The Scientific Paper as Rhetorical Genre

The scientific research paper is one of the most highly conventionalized rhetorical genres in modern knowledge production. Its structure; Introduction, Methods, Results, Discussion (IMRAD); is a rhetorically designed arrangement that creates specific credibility effects and manages the reader's engagement with the argument.

The Introduction establishes the problem and situates the research within existing literature; an ethos move that demonstrates the authors' mastery of the field and the significance of their contribution. The Methods section provides a transparent account of procedure; a logos move that allows readers to evaluate and potentially replicate the evidence. The Results section presents findings without interpretation; maintaining the appearance of objectivity. The Discussion interprets results, addresses alternative explanations, and claims significance; the argumentative core, where logos, ethos, and even pathos (the excitement of discovery, the urgency of implications) come together.

Hedging and Epistemic Modality

One of the most distinctive rhetorical features of scientific writing is its systematic use of hedging language; the qualifiers, modal verbs, and epistemic markers that indicate the degree of certainty being claimed. "The data suggest," "it appears that," "further research is needed," "this finding may indicate"; these are not merely stylistic tics but rhetorically precise calibrations of claim strength.

Hedging in scientific writing performs two rhetorical functions: it accurately represents the genuine uncertainty of empirical findings (a logos virtue), and it protects the author's credibility from the inevitable tests of replication and critique (an ethos strategy). The scientist who overclaims is not just intellectually irresponsible; they are making a poor rhetorical investment; one that will damage their credibility when the overclaim is challenged.

Public Science Communication and the Translation Problem

The communication of scientific findings to non-specialist audiences; through journalism, popular science writing, science communication campaigns, and social media; presents a distinctive rhetorical challenge: the translation of technical findings expressed in appropriately hedged scientific language into forms accessible and compelling to audiences without the background knowledge to evaluate the original evidence.

This translation is always rhetorically consequential, and its failures are legion. Science journalism that strips away the hedges, overstates the strength of preliminary findings, and presents single studies as definitive is making rhetorical choices with real public health consequences.
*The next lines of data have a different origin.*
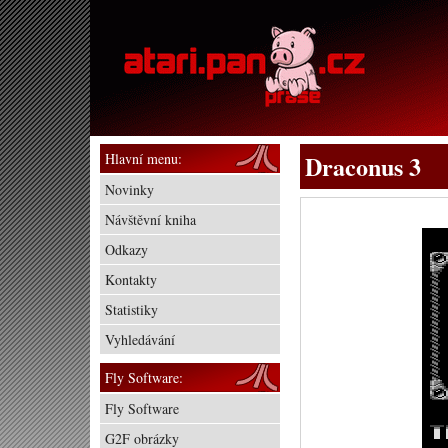
Hlavní menu:
Draconus 3
Novinky
Návštěvní kniha
Odkazy
Kontakty
Statistiky
Vyhledávání
Fly Software:
Fly Software
G2F obrázky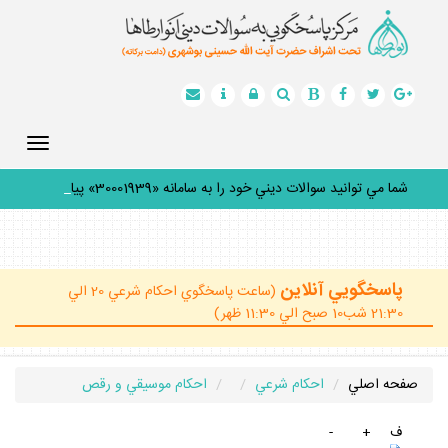
Toggle
gation
شما مي توانيد سوالات ديني خود را به سامانه «30001939» پيامك
_
پاسخگويي آنلاين
(ساعت پاسخگوي احكام شرعي 20 الي
21:30 شب10 صبح الي 11:30 ظهر)
صفحه اصلي
احكام شرعي
احكام موسيقي و رقص
ف
+
-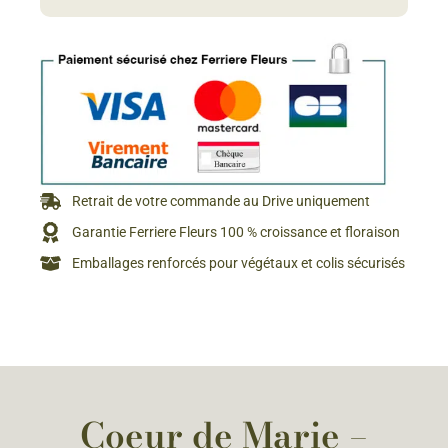
Retrait de votre commande au Drive uniquement
Garantie Ferriere Fleurs 100 % croissance et floraison
Emballages renforcés pour végétaux et colis sécurisés
Coeur de Marie –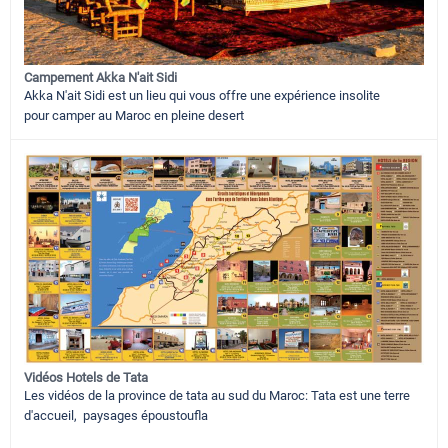
Campement Akka N'ait Sidi
Akka N'ait Sidi est un lieu qui vous offre une expérience insolite
pour camper au Maroc en pleine desert
Vidéos Hotels de Tata
Les vidéos de la province de tata au sud du Maroc: Tata est une terre
d'accueil, paysages époustoufla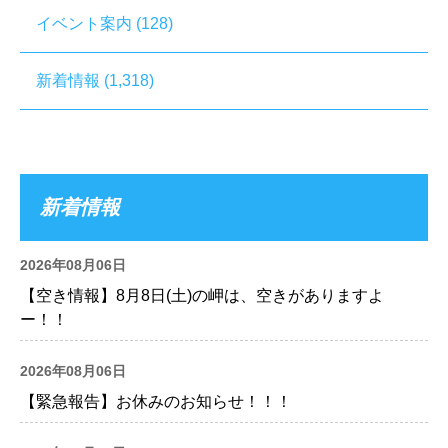
イベント案内
(128)
新着情報
(1,318)
新着情報
2026年08月06日
【空き情報】8月8日(土)の岬は、空きがありますよ
ー！！
2026年08月06日
【緊急報告】お休みのお知らせ！！！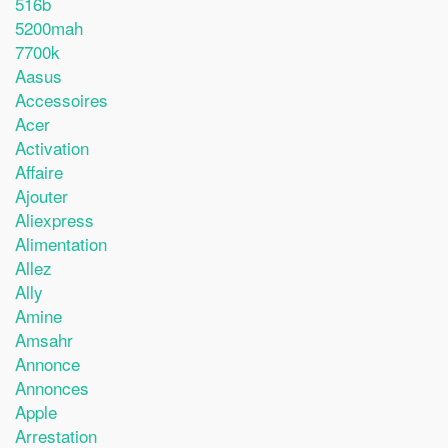
516b
5200mah
7700k
Aasus
Accessoires
Acer
Activation
Affaire
Ajouter
Aliexpress
Alimentation
Allez
Ally
Amine
Amsahr
Annonce
Annonces
Apple
Arrestation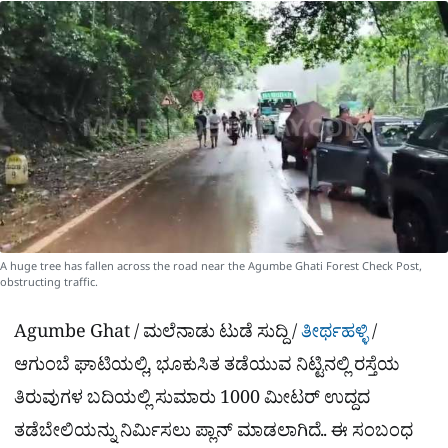
a
p
o
a
p
k
m
r
e
A huge tree has fallen across the road near the Agumbe Ghati Forest Check Post,
obstructing traffic.
Agumbe Ghat / ಮಲೆನಾಡು ಟುಡೆ ಸುದ್ದಿ /
ತೀರ್ಥಹಳ್ಳಿ
/
ಆಗುಂಬೆ ಘಾಟಿಯಲ್ಲಿ, ಭೂಕುಸಿತ ತಡೆಯುವ ನಿಟ್ಟಿನಲ್ಲಿ ರಸ್ತೆಯ
ತಿರುವುಗಳ ಬದಿಯಲ್ಲಿ ಸುಮಾರು 1000 ಮೀಟರ್ ಉದ್ದದ
ತಡೆಬೇಲಿಯನ್ನು ನಿರ್ಮಿಸಲು ಪ್ಲಾನ್ ಮಾಡಲಾಗಿದೆ.. ಈ ಸಂಬಂಧ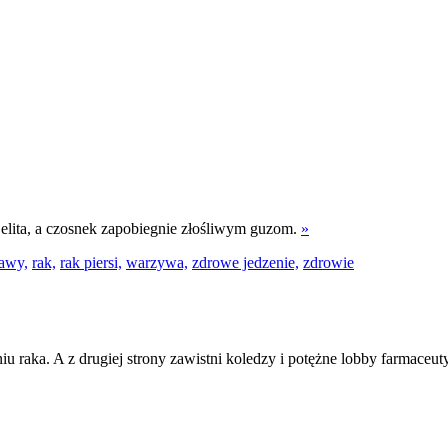
jelita, a czosnek zapobiegnie złośliwym guzom.
»
awy,
rak,
rak piersi,
warzywa,
zdrowe jedzenie,
zdrowie
iu raka. A z drugiej strony zawistni koledzy i potężne lobby farmaceuty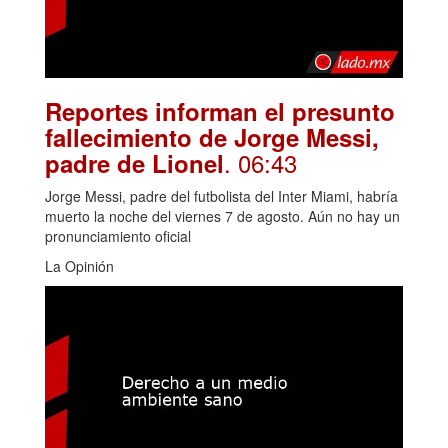
Reportes informan el presunto
fallecimiento de Jorge Messi,
. 06:43
padre de Lionel
Jorge Messi, padre del futbolista del Inter Miami, habría
muerto la noche del viernes 7 de agosto. Aún no hay un
pronunciamiento oficial
La Opinión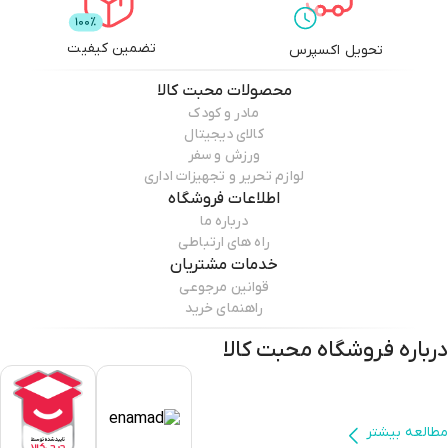
تضمین کیفیت
تحویل اکسپرس
محصولات
محبت کالا
مادر و کودک
کالای دیجیتال
ورزش و سفر
لوازم تحریر و تجهیزات اداری
اطلاعات فروشگاه
درباره ما
راه های ارتباطی
خدمات مشتریان
قوانین مرجوعی
راهنمای خرید
درباره فروشگاه
محبت کالا
مطالعه بیشتر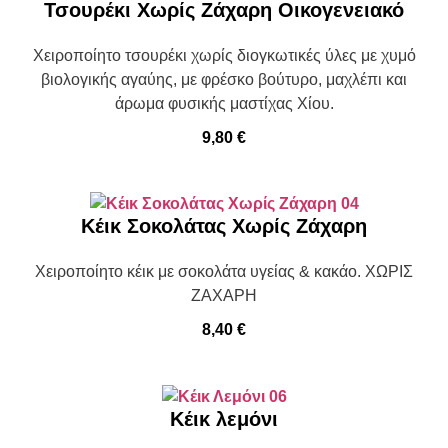
Τσουρέκι Χωρίς Ζάχαρη Οικογενειακό
Χειροποίητο τσουρέκι χωρίς διογκωτικές ύλες με χυμό
βιολογικής αγαύης, με φρέσκο βούτυρο, μαχλέπι και
άρωμα φυσικής μαστίχας Χίου.
9,80
€
Κέικ Σοκολάτας Χωρίς Ζάχαρη
Χειροποίητο κέικ με σοκολάτα υγείας & κακάο. ΧΩΡΙΣ
ΖΑΧΑΡΗ
8,40
€
Κέικ λεμόνι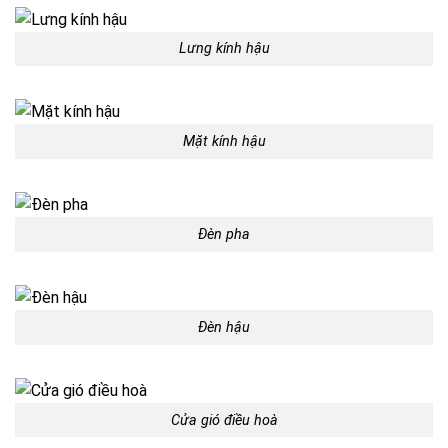
Lưng kính hậu
Mặt kính hậu
Đèn pha
Đèn hậu
Cửa gió điều hoà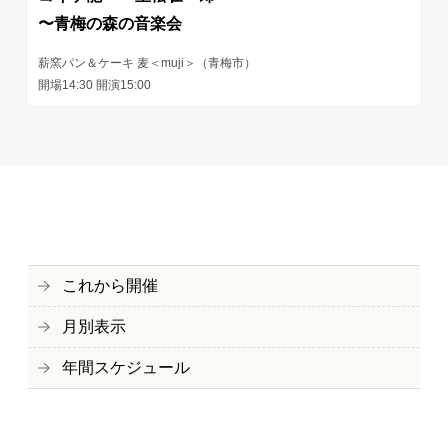
〜青梅の森の音楽会
薪窯パン＆ケーキ 麦＜muji＞（青梅市）
開場14:30 開演15:00
これから開催
月別表示
年間スケジュール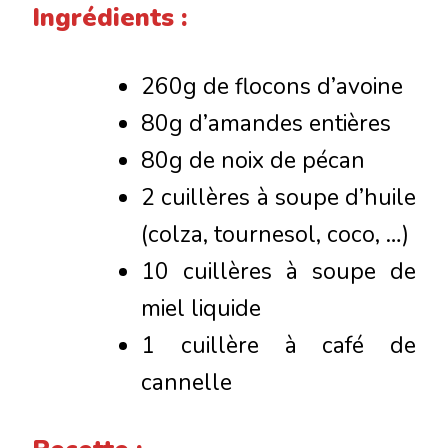
Ingrédients :
260g de flocons d’avoine
80g d’amandes entières
80g de noix de pécan
2 cuillères à soupe d’huile
(colza, tournesol, coco, …)
10 cuillères à soupe de
miel liquide
1 cuillère à café de
cannelle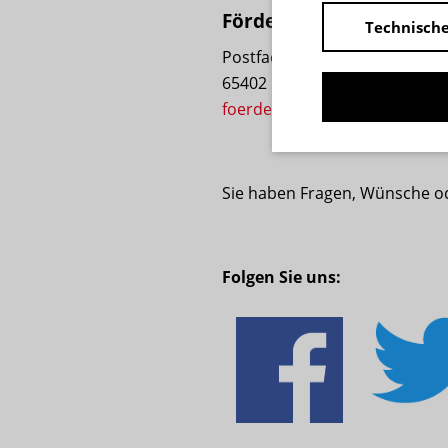
Förderverein Cinema Co
Technische
Postfach 1211
65402 Rüsselsheim
foerderverein@cinema-concet
Sie haben Fragen, Wünsche ode
Folgen Sie uns: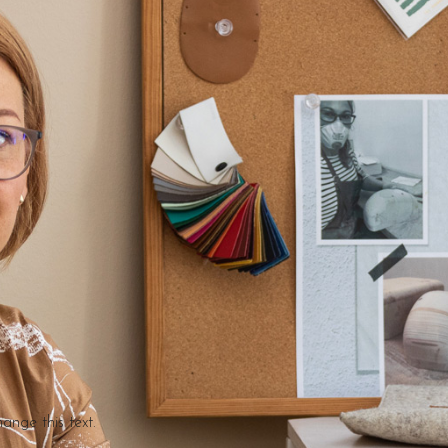
hange this text.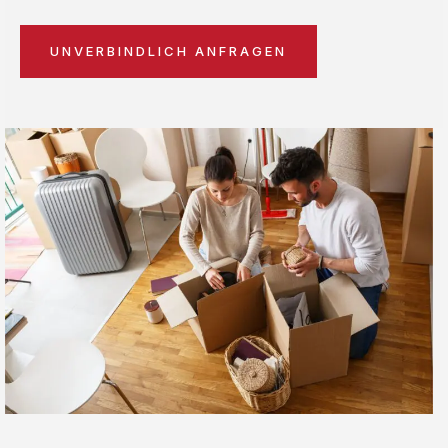
UNVERBINDLICH ANFRAGEN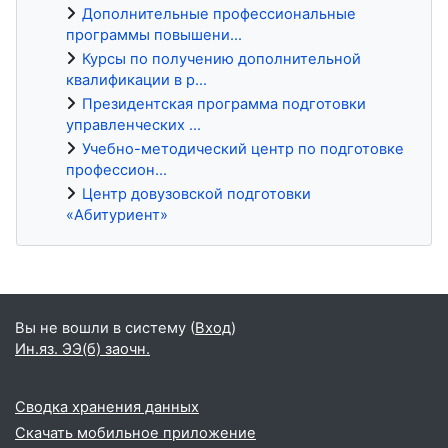
Дополнительные профессиональные
программы повышени...
Курсы по получению дополнительной
квалификации в р...
Президентская программа подготовки
управленческих ...
Учебно-методический центр по подготовке
профессион...
Центр довузовской подготовки
«Абитуриент»
Блоки
Вы не вошли в систему (
Вход
)
Ин.яз. ЭЭ(б) заочн.
Сводка хранения данных
Скачать мобильное приложение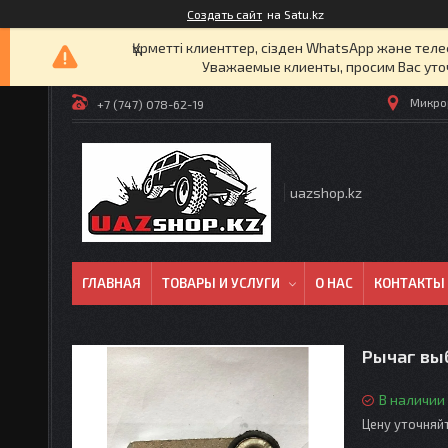
Создать сайт
на Satu.kz
Құрметті клиенттер, сізден WhatsApp және т
Уважаемые клиенты, просим Вас уто
Микрор
+7 (747) 078-62-19
uazshop.kz
ГЛАВНАЯ
ТОВАРЫ И УСЛУГИ
О НАС
КОНТАКТЫ
Рычаг вы
В наличии
Цену уточняй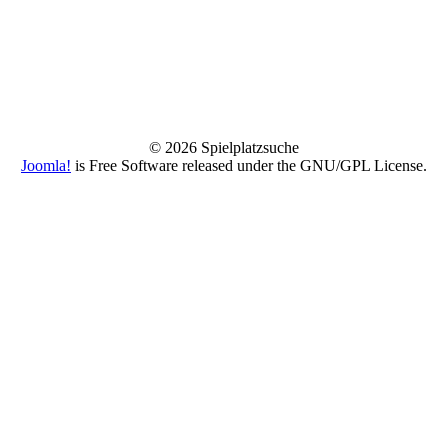
© 2026 Spielplatzsuche
Joomla!
is Free Software released under the GNU/GPL License.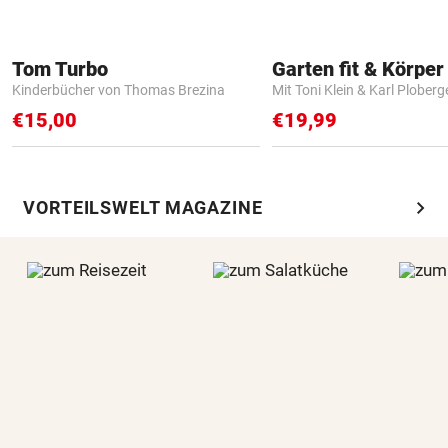
Tom Turbo
Garten fit & Körper 
Kinderbücher von Thomas Brezina
Mit Toni Klein & Karl Ploberg
€15,00
€19,99
chevron_right
VORTEILSWELT MAGAZINE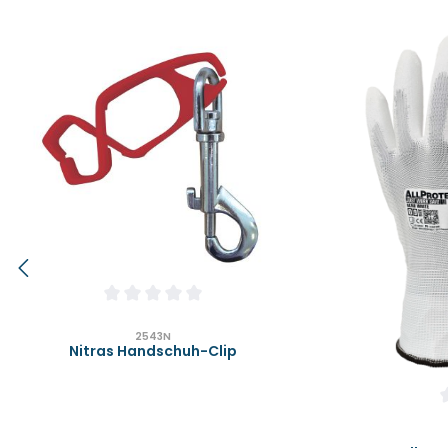
Produktgalerie überspringen
Durchschnittliche Bewertung von 0 von 5 Sterne
2543N
Nitras Handschuh-Clip
D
The "breakthrough" frame; standard in science journalism; systematically misrepresents the incremental character of scientific progress.

The Dual Audience Problem

Scientists communicating publicly face a permanent dual-audience problem: the technical accuracy required for specialist credibility and the accessibility required for public engagement are in genuine tension. The resolution requires not simply "dumbing down" but genuine rhetorical translation; finding analogies, narratives, and framings that are both accessible and genuinely illuminating.

Climate Communication as Case Study

The decades-long failure of climate communication is one of the most studied problems in science communication rhetoric. Scientists who were confident in the evidence communicated in the hedged, qualified language of scientific writing; a language designed for specialist audiences who understood its conventions; to public audiences who interpreted qualifications as uncertainty and uncertainty as reason for inaction.

The subsequent development of more effective climate communication has drawn explicitly on rhetorical research: on the importance of framing (loss frames vs. gain frames), on the value of narratives that make climate change local and concrete rather than global and abstract, on the need to address the values and identities of specific audiences rather than presenting data to a generic rational actor, and on the strategic importance of credible messengers (ethos) rather than just accurate information (logos).